Manufacturing Challenges: Several key challenges arise in AAV manufacturing, particularly related to desired DP purity and potency. AAV production often results in a mixture of different species of capsids such as fully packed, partially filled, and empty viral AAV particles. Capsid variants also can contain unwanted materials such as viralhelper DNA, host-cell DNA (hcDNA), and truncated versions of transgenic DNA, as well as viral and host-cell proteins (HCPs).
Such impurities can reduce the safety and efficacy of gene-therapy products, making accurate quantification and separation of empty and full capsids crucial.
Several analytical techniques are used to characterize and monitor products throughout manufacturing. However, those techniques require optimization and development efforts and often lack robustness, accuracy, or good manufacturing practice (GMP) compliance. Traditional methods include, for example, optical-density measurements and high-performance liquid chromatography (HPLC), which can provide information on the quantity and purity of viral particles; however, efforts are needed still to achieve improved limits of detection (LoD), limits of quantification (LoQ), and baseline separation. Analytical ultracentrifugation, considered the “gold standard” for AAV purification, can separate different capsid species but requires large quantities of highly purified material and is laborintensive.

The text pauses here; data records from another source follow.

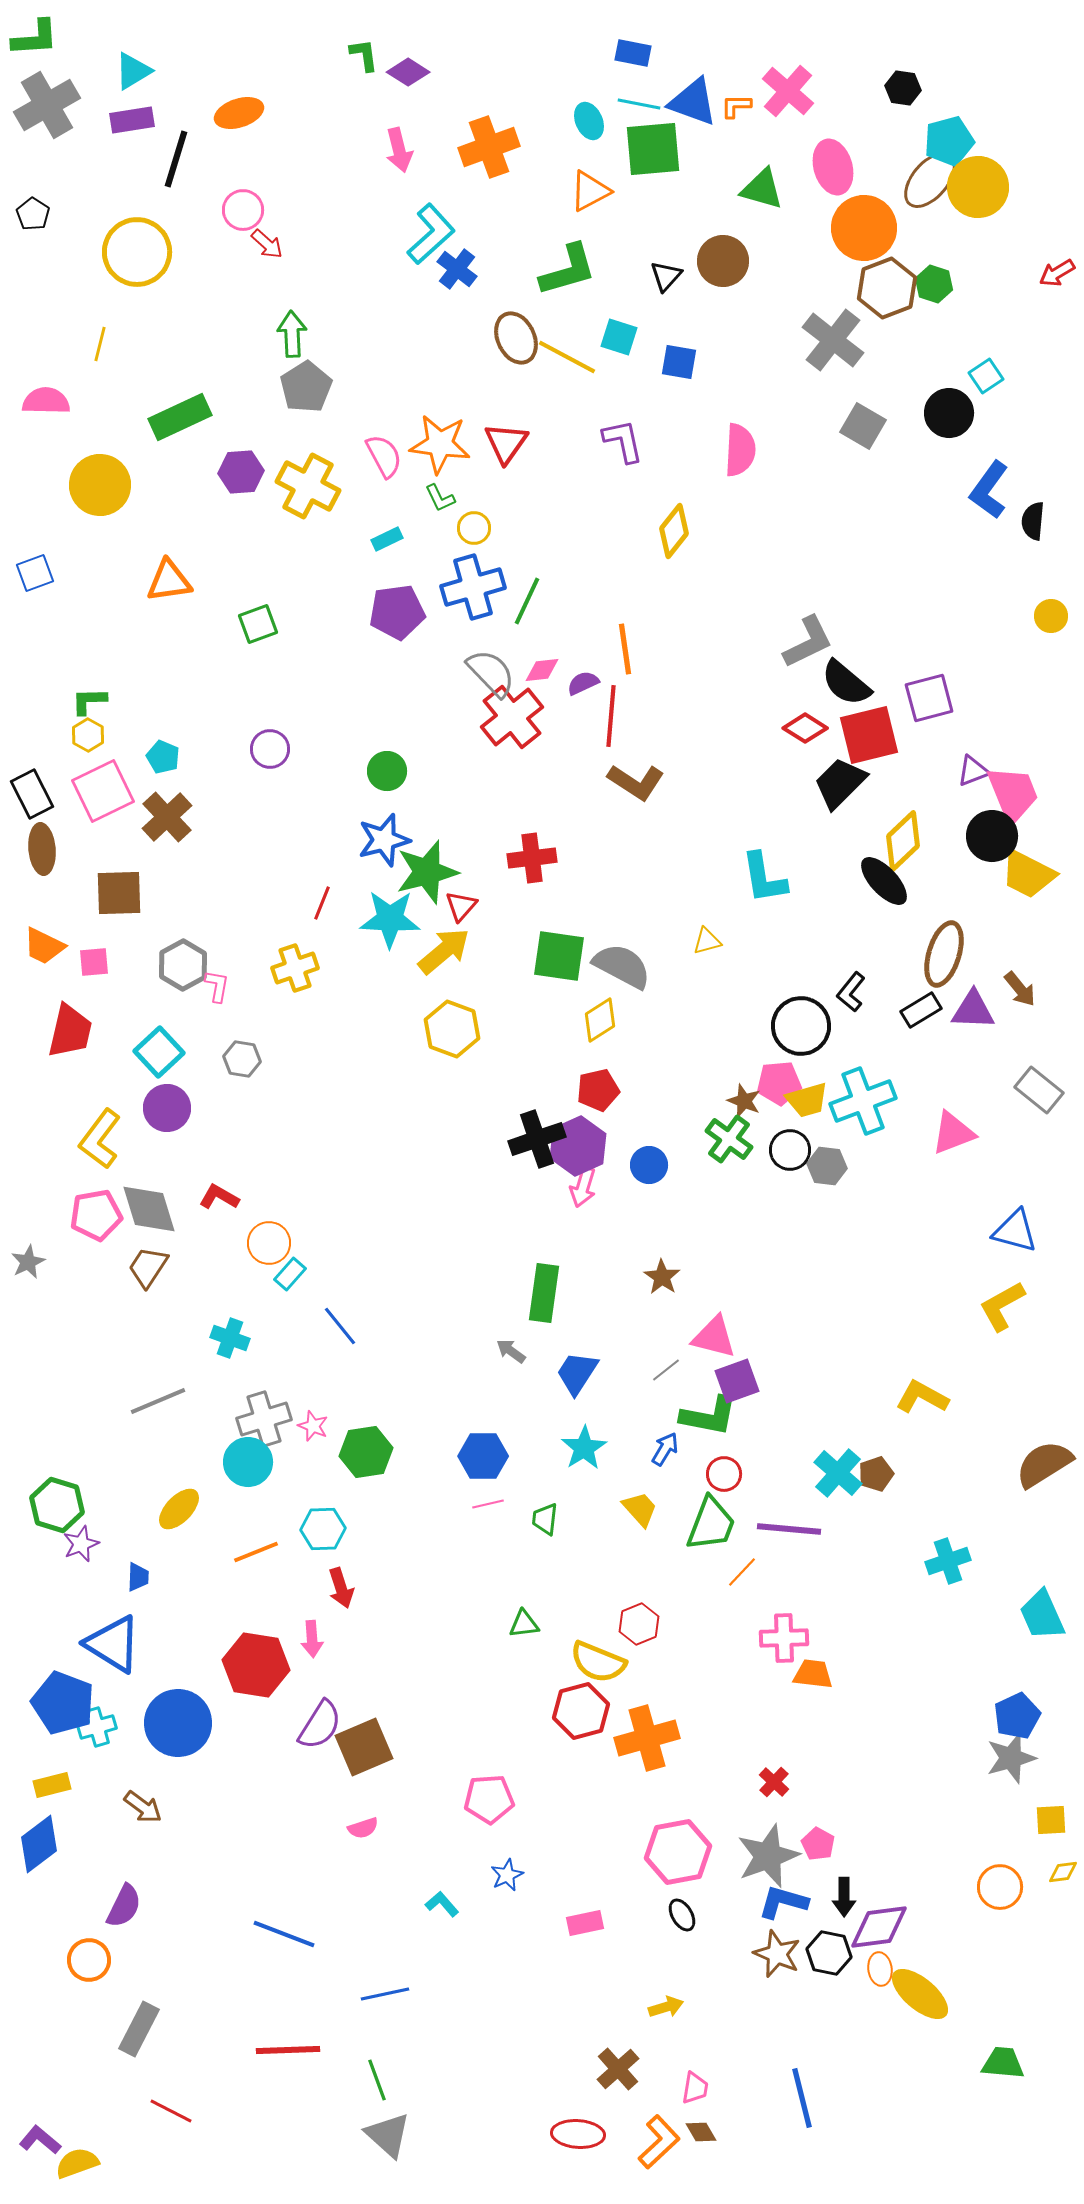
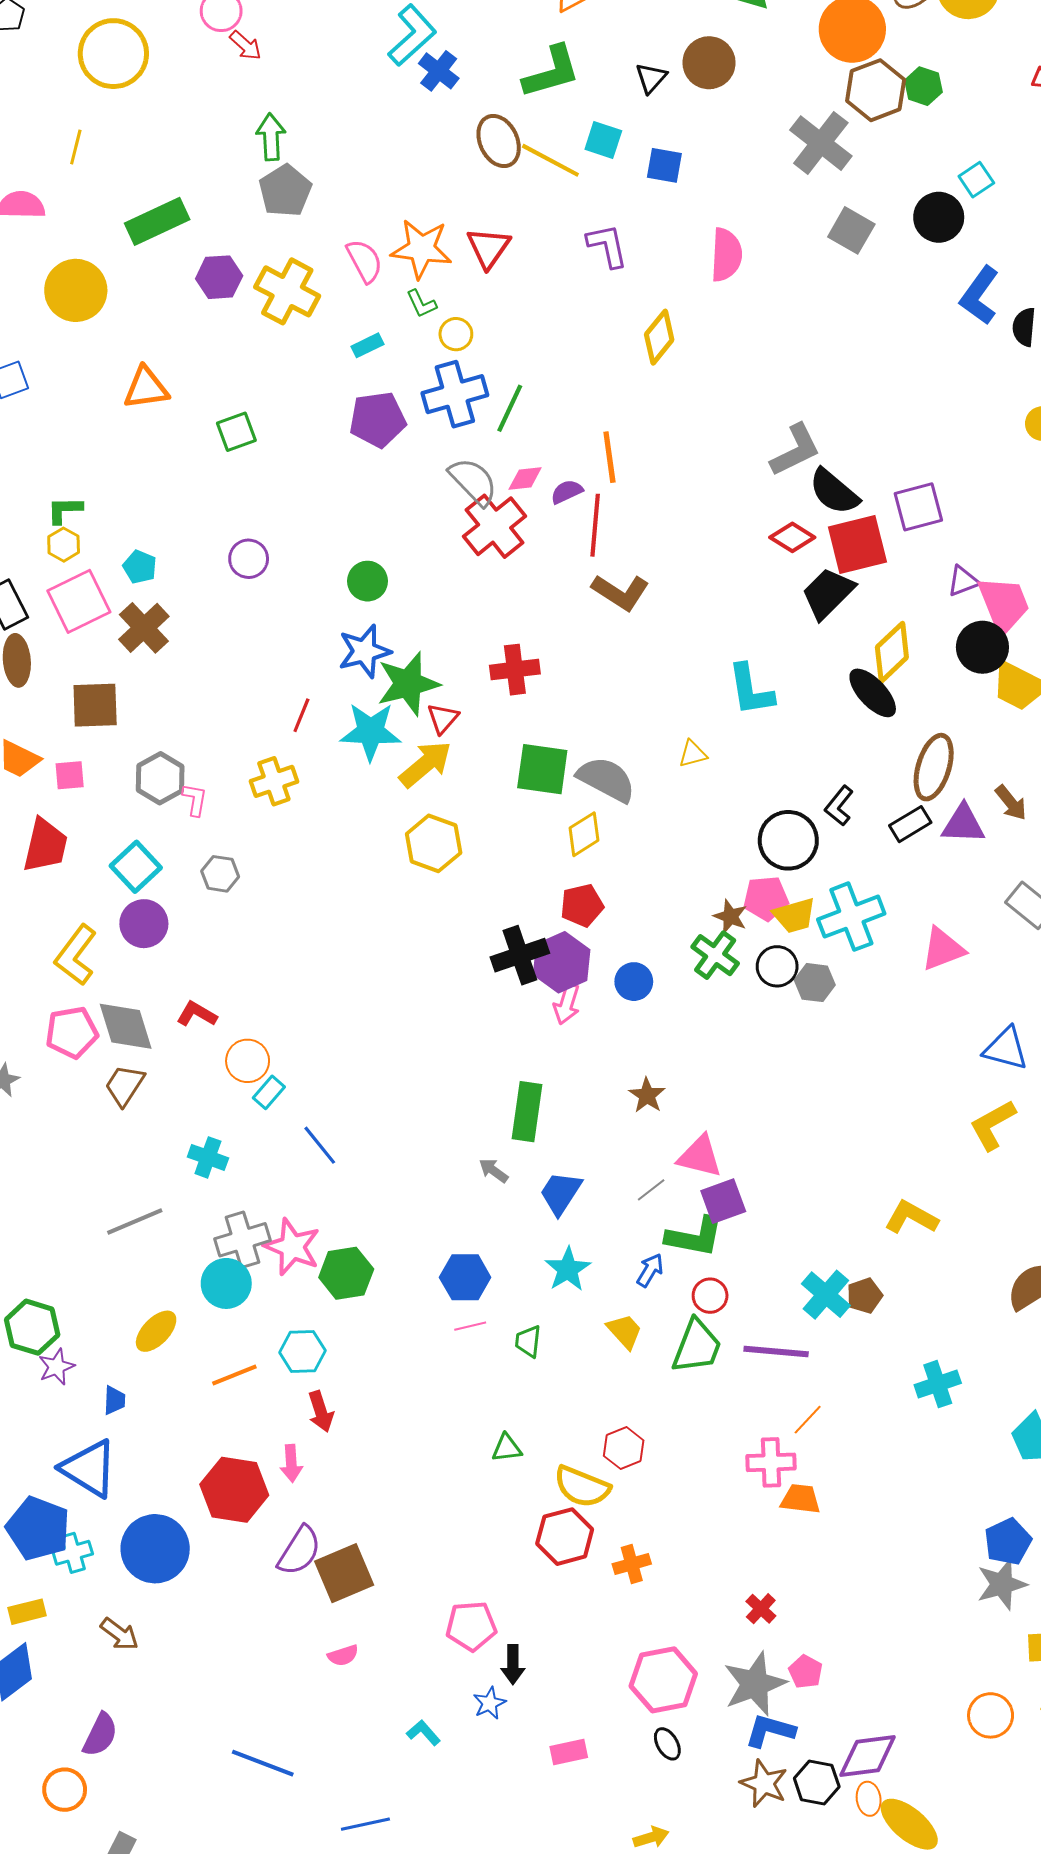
pink star: (313, 1426) -> (292, 1247), size x1.8
orange line: (742, 1572) -> (808, 1420), moved
orange cross: (647, 1738) -> (632, 1564), size x0.6
black arrow: (844, 1897) -> (513, 1665), moved

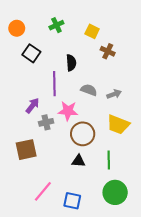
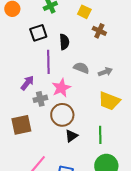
black square: (31, 53) -> (38, 33), moved, turned 36
pink star: (68, 111) -> (61, 88), turned -30
brown circle: (83, 134) -> (62, 115), moved
black triangle: (78, 161) -> (71, 136), turned -40

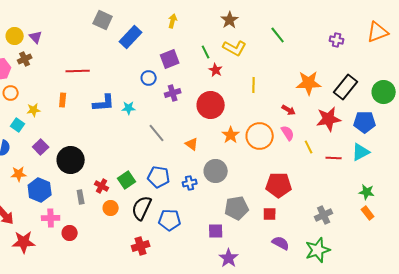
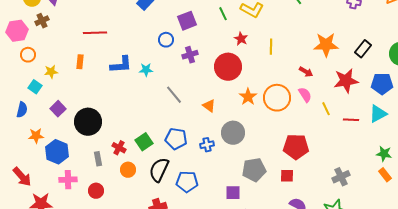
red star: (216, 70) -> (241, 39), moved
black rectangle: (346, 87) -> (363, 49), size x0.7
red circle: (70, 233) -> (96, 191), moved

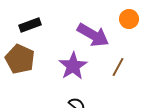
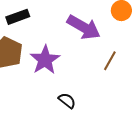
purple star: (73, 66) -> (45, 60), moved

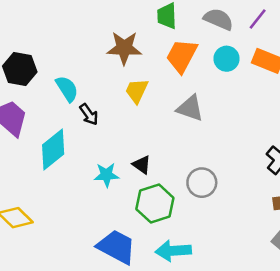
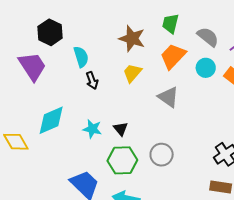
cyan diamond: (53, 150) -> (51, 120), moved

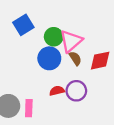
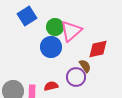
brown semicircle: (75, 58) -> (85, 66), moved
red semicircle: (57, 91) -> (51, 86), moved

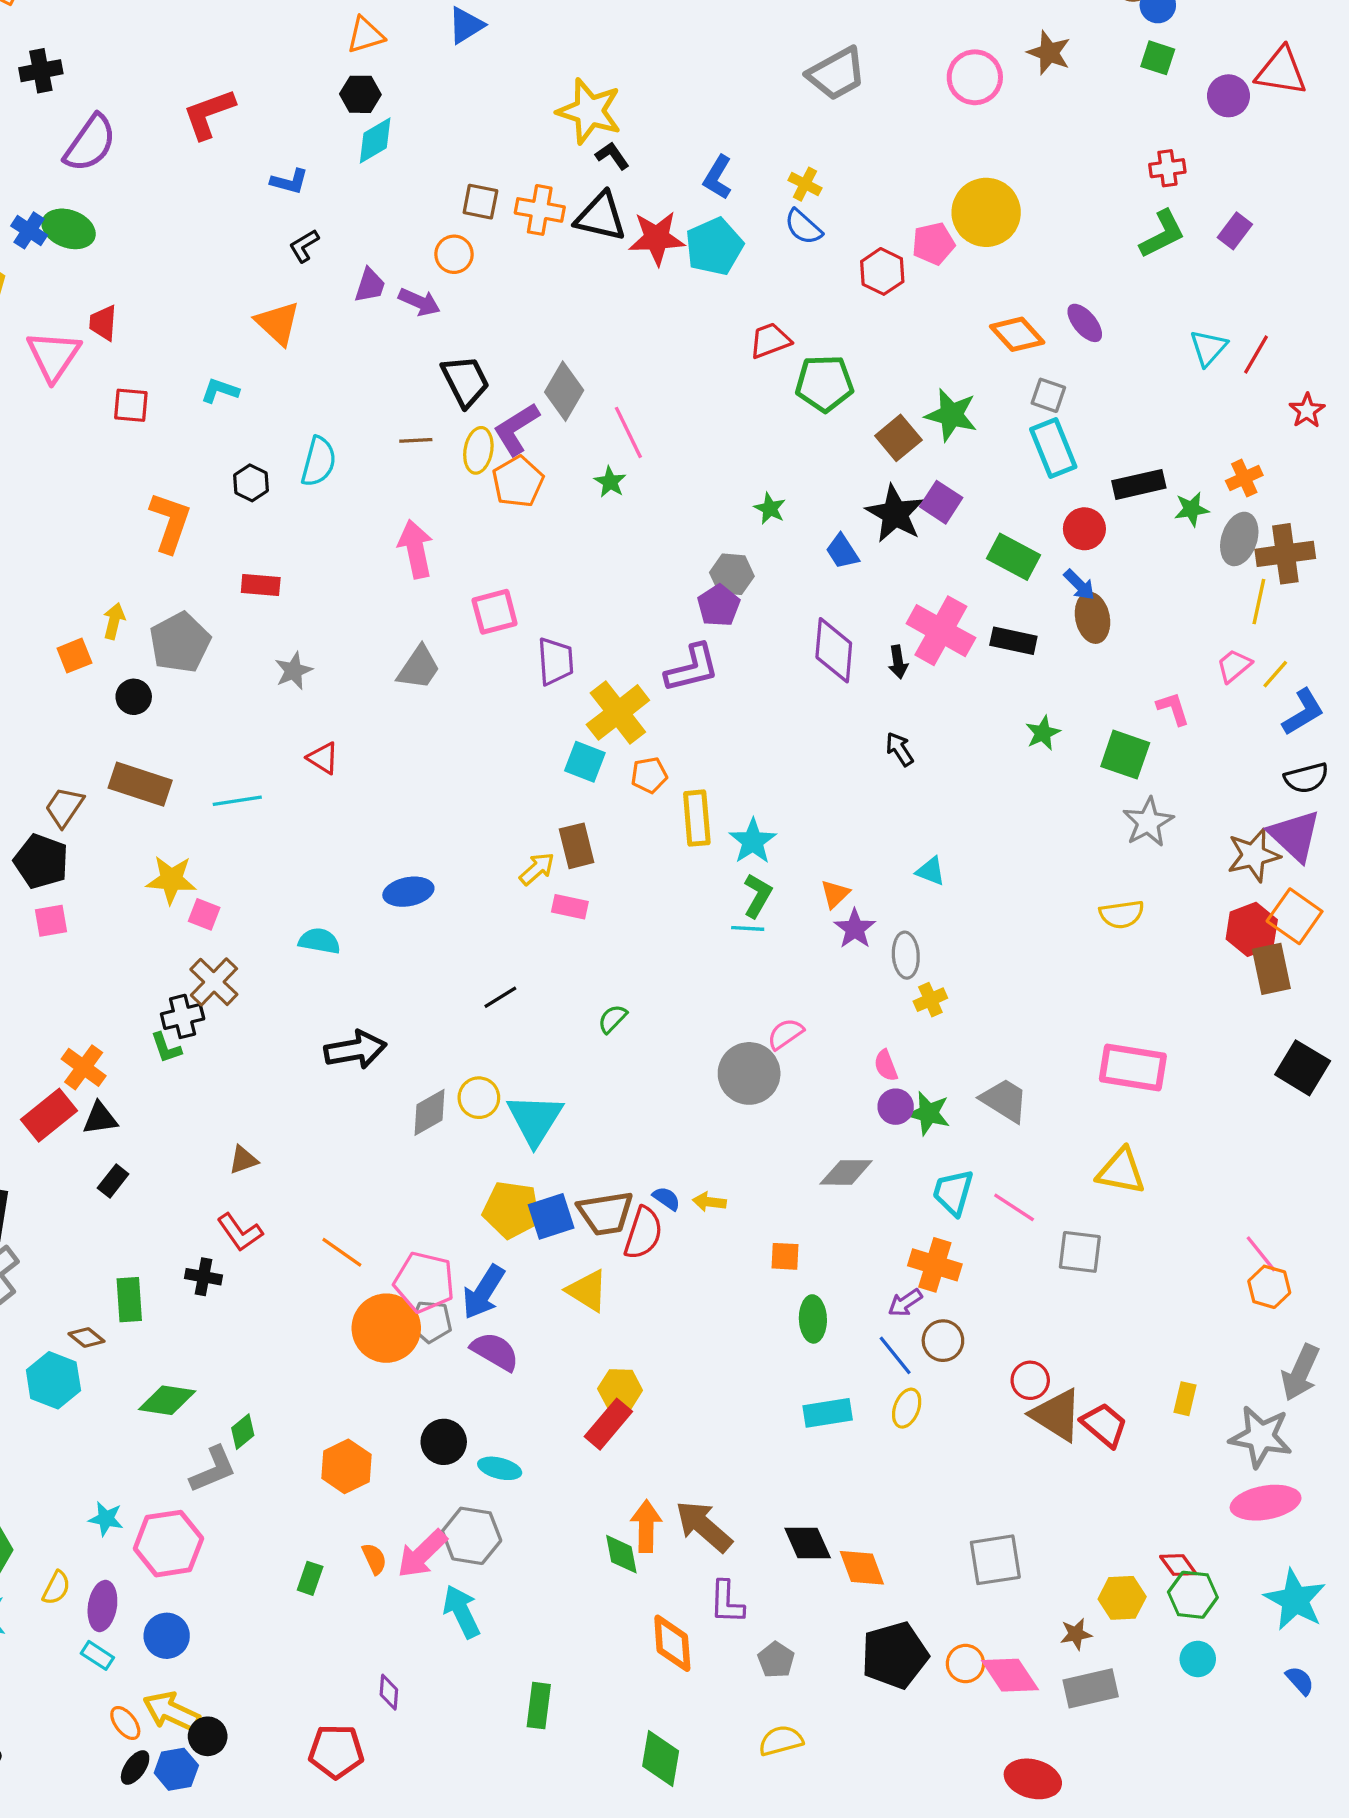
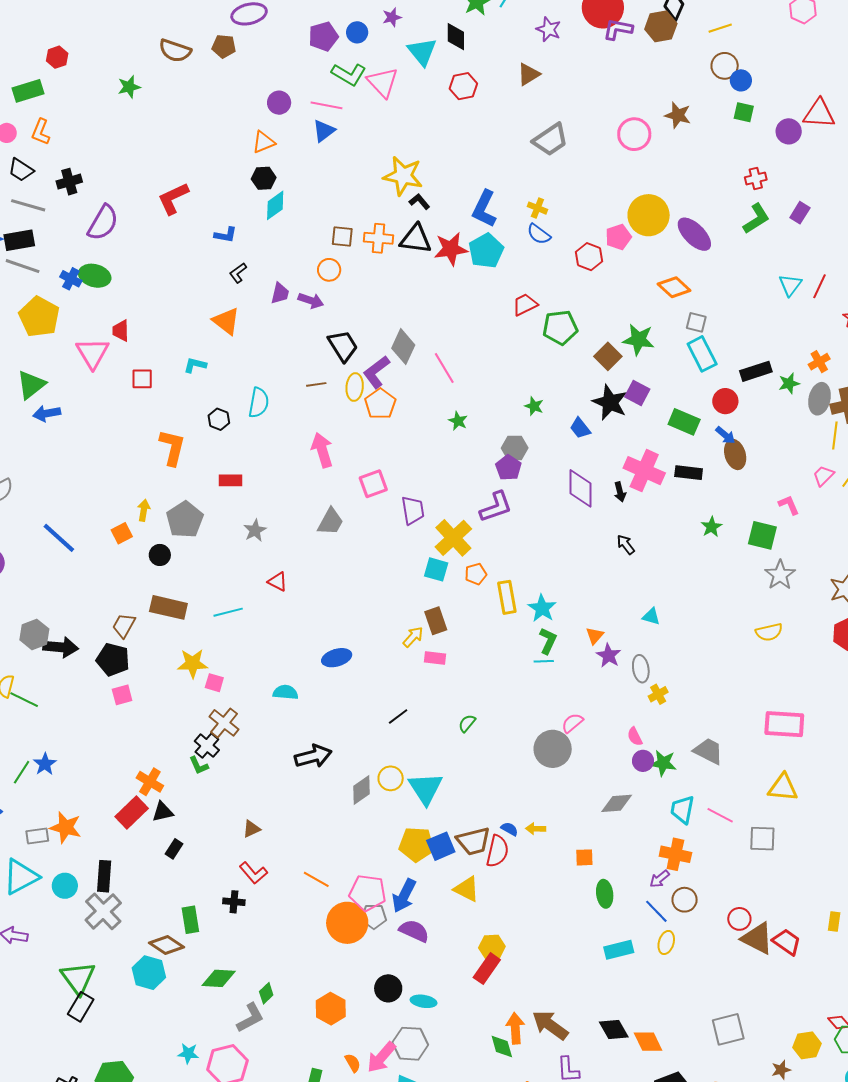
blue L-shape: (718, 177) -> (484, 209), size x1.4
purple ellipse: (1085, 323) -> (694, 234), moved, size x1.5
green star: (610, 482) -> (458, 421), moved
black cross: (183, 1016) -> (207, 746), turned -30
brown diamond: (86, 1337) -> (166, 945), size x1.6

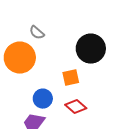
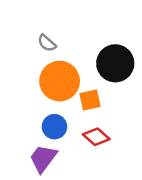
orange circle: (20, 58) -> (60, 81), moved

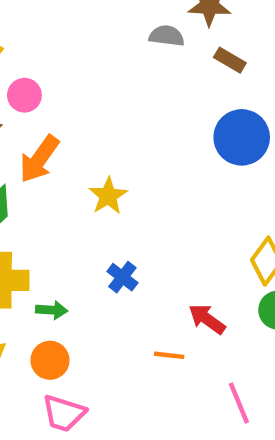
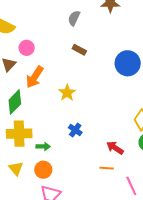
gray semicircle: (167, 36) -> (74, 18), moved, turned -70
brown rectangle: (230, 60) -> (79, 50), moved
orange line: (169, 355) -> (107, 168), moved

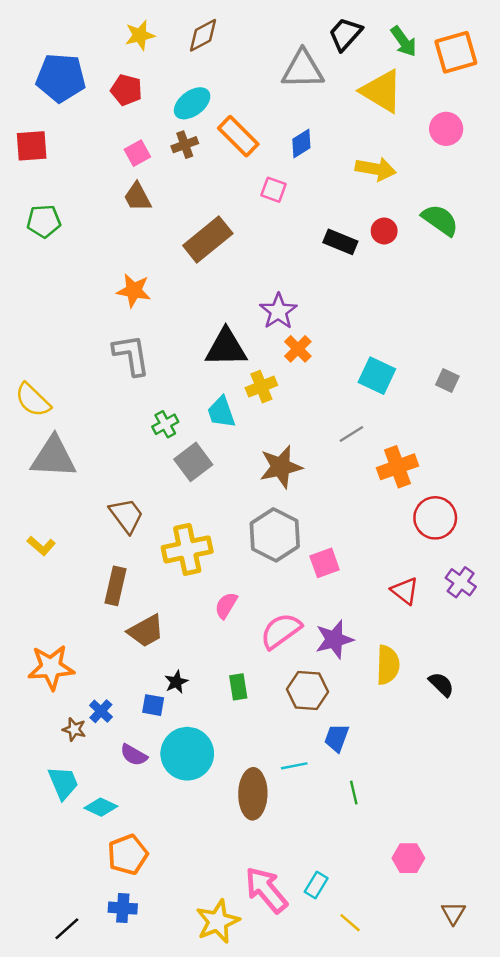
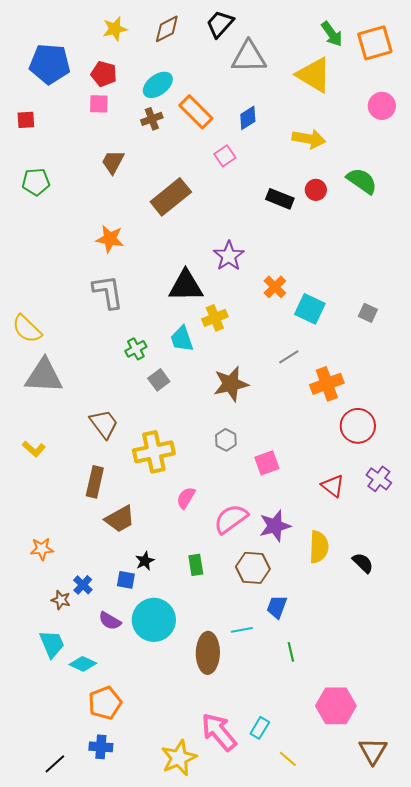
black trapezoid: (345, 34) -> (220, 24), moved
pink circle: (446, 129) -> (382, 106), moved
red square: (32, 146) -> (26, 120), size x0.7
pink square: (137, 153) -> (99, 104), moved, turned 30
pink square: (274, 190) -> (225, 156), turned 35
brown trapezoid: (137, 197) -> (113, 162), turned 56
orange cross: (298, 349) -> (275, 287), moved
gray square: (193, 462) -> (159, 380), size x0.7
gray hexagon: (275, 535) -> (226, 440), size x0.5
orange star: (51, 667) -> (42, 549), size x0.6
pink hexagon: (408, 858) -> (336, 706), size x1.5
brown triangle: (453, 913) -> (373, 751), size x1.4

New techniques such as mass photometry are emerging as promising alternatives. Mass photometry offers a fast, robust, and accurate method for analyzing AAV particles, although it has not been fully validated for use in commercial settings yet.
Continuing research and development will help to improve both manufacturing and analytical methods for assessing AAV quality. The complexity of AAV assembly — particularly the packaging of transgenic DNA into capsids — requires further investigation. Improved understanding of underlying cellular mechanisms will enable development of efficient, scalable production methods. Advancements in analytical techniques are needed to ensure that DPs meet necessary quality standards for commercialization.
Roland Pach holds a doctoral degree in molecular parasitology from the University Fribourg, where he analysed the intracellular trafficking of transgenic RNA in trypanosomes.
At Roche, Roland is the global CMC analytical technical lead in the cancer vaccines and cell and gene therapy (CGT) area for more than 15 years. In his assigned area, he represents Roche-Genentech in external development projects, at industrial consortia like CGT BioPhorum and at numerous successful due diligence projects of in-licensing candidates or at merger of companies in the CGT fields. As editor and author at Springer Nature, he published several white papers and articles describing the current challenges of manufacturing and analysis of CGT drug products.
In his second role at Roche as global technical development leader, he successfully led new formats like immunotoxins from pre-clinics into entry to human (EiH, Phase 1).